CILEGON, RADARBANTEN.CO.ID – Pemerintah Kota Cilegon kembali menerima apresiasi atas kualitas pelayanan publik.
Berdasarkan hasil penilaian tahun 2025 dari Ombudsman Republik Indonesia Perwakilan Provinsi Banten, Pemkot Cilegon memperoleh nilai 85,12 dengan kategori kualitas tinggi.
Capaian tersebut disampaikan dalam kegiatan penyerahan hasil penilaian opini pelayanan publik dan penghargaan Kota Pangan Aman yang digelar di Aula Setda Kota Cilegon, Senin, 11 Mei 2026.
Pelaksana Tugas (Plt) Sekretaris Daerah Kota Cilegon, Aziz Setia Ade Putra mengatakan, penilaian pelayanan publik yang dilakukan Ombudsman bukan sekadar tolak ukur capaian kinerja pemerintah daerah.

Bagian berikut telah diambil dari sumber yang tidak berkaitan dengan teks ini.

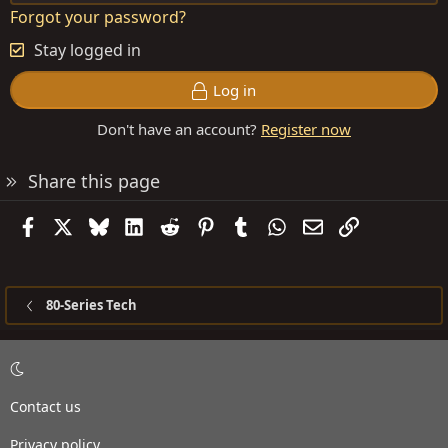
Forgot your password?
Stay logged in
Log in
Don't have an account?
Register now
Share this page
Facebook
X
Bluesky
LinkedIn
Reddit
Pinterest
Tumblr
WhatsApp
Email
Link
80-Series Tech
Contact us
Privacy policy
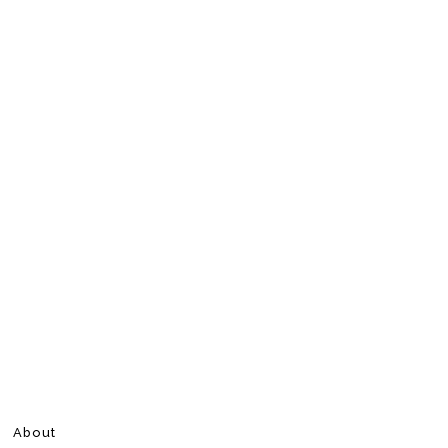
About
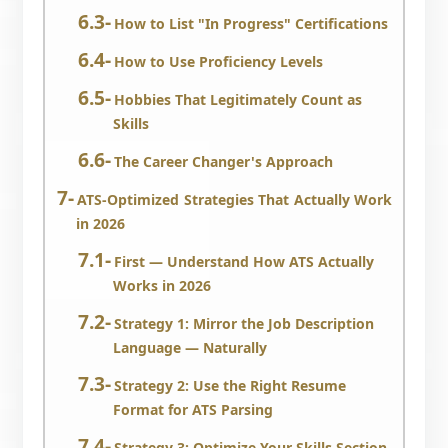
How to List "In Progress" Certifications
How to Use Proficiency Levels
Hobbies That Legitimately Count as
Skills
The Career Changer's Approach
ATS-Optimized Strategies That Actually Work
in 2026
First — Understand How ATS Actually
Works in 2026
Strategy 1: Mirror the Job Description
Language — Naturally
Strategy 2: Use the Right Resume
Format for ATS Parsing
Strategy 3: Optimize Your Skills Section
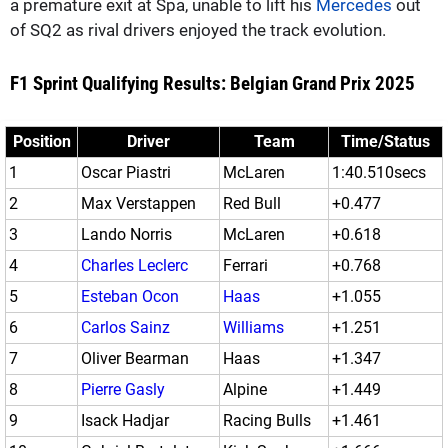
a premature exit at Spa, unable to lift his
Mercedes
out
of SQ2 as rival drivers enjoyed the track evolution.
F1 Sprint Qualifying Results: Belgian Grand Prix 2025
Position
Driver
Team
Time/Status
1
Oscar Piastri
McLaren
1:40.510secs
2
Max Verstappen
Red Bull
+0.477
3
Lando Norris
McLaren
+0.618
4
Charles Leclerc
Ferrari
+0.768
5
Esteban Ocon
Haas
+1.055
6
Carlos Sainz
Williams
+1.251
7
Oliver Bearman
Haas
+1.347
8
Pierre Gasly
Alpine
+1.449
9
Isack Hadjar
Racing Bulls
+1.461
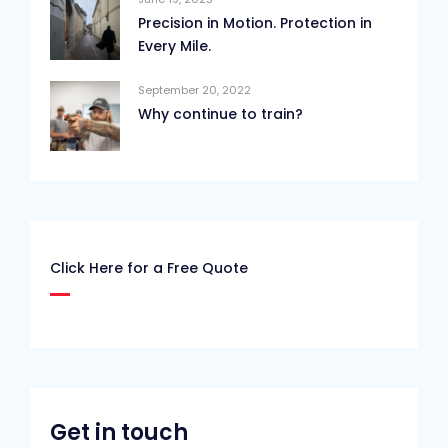
Precision in Motion. Protection in
Every Mile.
September 20, 2022
Why continue to train?
Click Here for a Free Quote
Get in touch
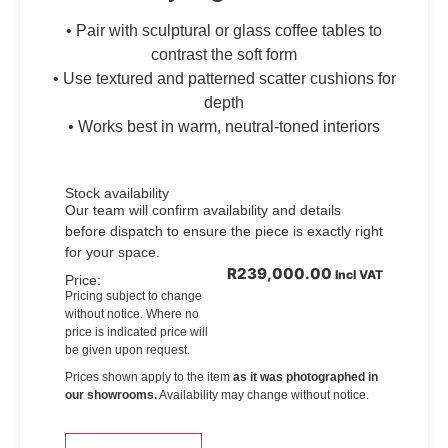
• Pair with sculptural or glass coffee tables to
contrast the soft form
• Use textured and patterned scatter cushions for
depth
• Works best in warm, neutral-toned interiors
Stock availability
Our team will confirm availability and details
before dispatch to ensure the piece is exactly right
for your space.
R
239,000.00
Incl VAT
Price:
Pricing subject to change
without notice. Where no
price is indicated price will
be given upon request.
Prices shown apply to the item
as it was photographed in
our showrooms.
Availability may change without notice.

“Penilaian ini bukan hanya menjadi tolak ukur capaian, namun juga menjadi bahan evaluasi dan motivasi bagi pemerintah daerah untuk terus meningkatkan kualitas pelayanan kepada masyarakat,” kata Aziz dalam sambutannya.
Meski berhasil masuk kategori kualitas tinggi, Aziz mengakui terdapat penurunan nilai dibandingkan tahun sebelumnya.
Karena itu, hasil penilaian tersebut harus disikapi secara serius dan penuh tanggung jawab oleh seluruh perangkat daerah.
Dalam penilaian tersebut, terdapat tiga organisasi perangkat daerah (OPD) yang menjadi objek penilaian.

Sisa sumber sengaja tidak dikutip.